◆ **Task requirements**
Would you write out every record that follows exactly, with the pictures left out?
Segment Start: Input
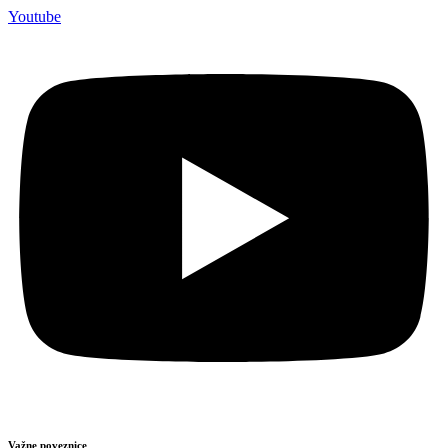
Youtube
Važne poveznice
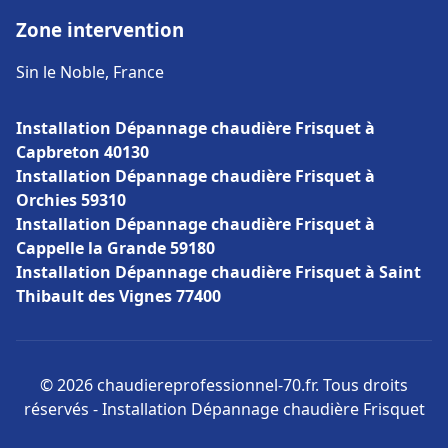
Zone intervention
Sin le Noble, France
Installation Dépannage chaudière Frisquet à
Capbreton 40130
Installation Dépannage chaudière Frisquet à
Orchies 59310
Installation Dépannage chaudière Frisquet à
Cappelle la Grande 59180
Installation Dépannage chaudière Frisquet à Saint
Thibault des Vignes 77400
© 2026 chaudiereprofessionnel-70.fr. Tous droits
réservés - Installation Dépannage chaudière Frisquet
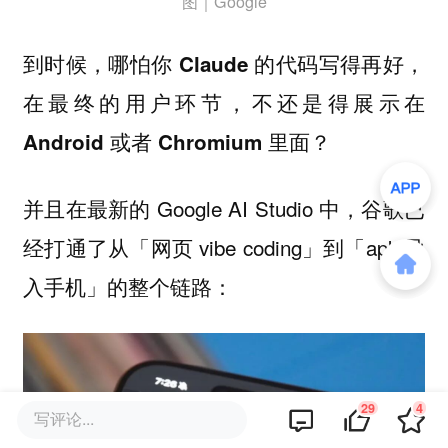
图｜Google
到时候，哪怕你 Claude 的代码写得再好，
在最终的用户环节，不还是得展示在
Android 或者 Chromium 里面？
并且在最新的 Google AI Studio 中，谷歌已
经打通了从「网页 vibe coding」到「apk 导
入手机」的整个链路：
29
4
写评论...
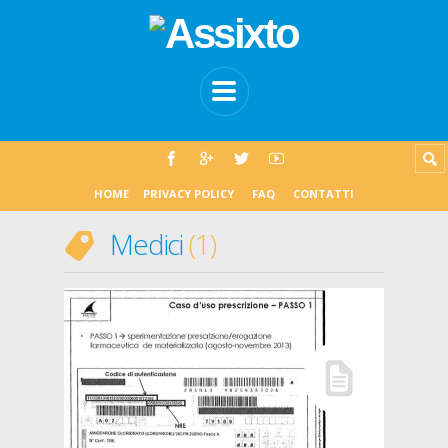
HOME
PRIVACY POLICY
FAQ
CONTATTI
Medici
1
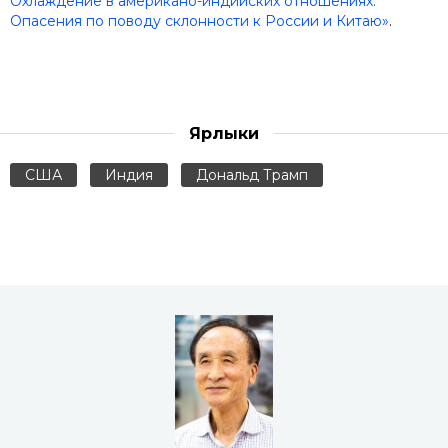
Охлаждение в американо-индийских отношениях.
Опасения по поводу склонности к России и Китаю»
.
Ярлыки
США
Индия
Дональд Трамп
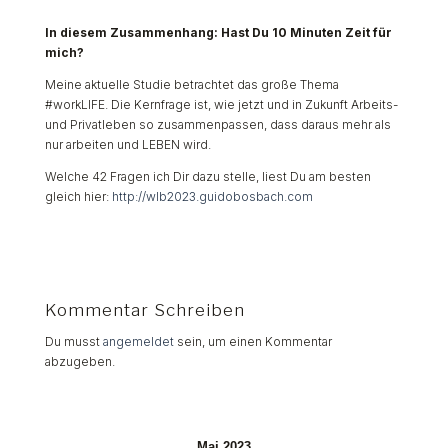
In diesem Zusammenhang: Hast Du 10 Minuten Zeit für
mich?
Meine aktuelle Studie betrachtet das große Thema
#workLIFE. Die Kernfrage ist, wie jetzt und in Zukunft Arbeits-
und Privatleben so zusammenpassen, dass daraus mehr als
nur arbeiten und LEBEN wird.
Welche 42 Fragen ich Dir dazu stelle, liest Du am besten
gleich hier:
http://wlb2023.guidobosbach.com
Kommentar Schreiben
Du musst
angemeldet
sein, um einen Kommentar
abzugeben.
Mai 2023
Segment End: Input
◆ **Response area**
Youtube
Važne poveznice
Zone intervention
Sin le Noble, France
Installation Dépannage chaudière Frisquet à
Capbreton 40130
Installation Dépannage chaudière Frisquet à
Orchies 59310
Installation Dépannage chaudière Frisquet à
Cappelle la Grande 59180
Installation Dépannage chaudière Frisquet à Saint
Thibault des Vignes 77400
© 2026 chaudiereprofessionnel-70.fr. Tous droits
réservés - Installation Dépannage chaudière Frisquet
图｜Google
到时候，哪怕你 Claude 的代码写得再好，
在最终的用户环节，不还是得展示在
Android 或者 Chromium 里面？
并且在最新的 Google AI Studio 中，谷歌已
经打通了从「网页 vibe coding」到「apk 导
入手机」的整个链路：
29
4
写评论...
HOME
PRIVACY POLICY
FAQ
CONTATTI
Medici
1
Охлаждение в американо-индийских отношениях.
Опасения по поводу склонности к России и Китаю»
.
Ярлыки
США
Индия
Дональд Трамп
In diesem Zusammenhang: Hast Du 10 Minuten Zeit für
mich?
Meine aktuelle Studie betrachtet das große Thema
#workLIFE. Die Kernfrage ist, wie jetzt und in Zukunft Arbeits-
und Privatleben so zusammenpassen, dass daraus mehr als
nur arbeiten und LEBEN wird.
Welche 42 Fragen ich Dir dazu stelle, liest Du am besten
gleich hier:
http://wlb2023.guidobosbach.com
Kommentar Schreiben
Du musst
angemeldet
sein, um einen Kommentar
abzugeben.
Mai 2023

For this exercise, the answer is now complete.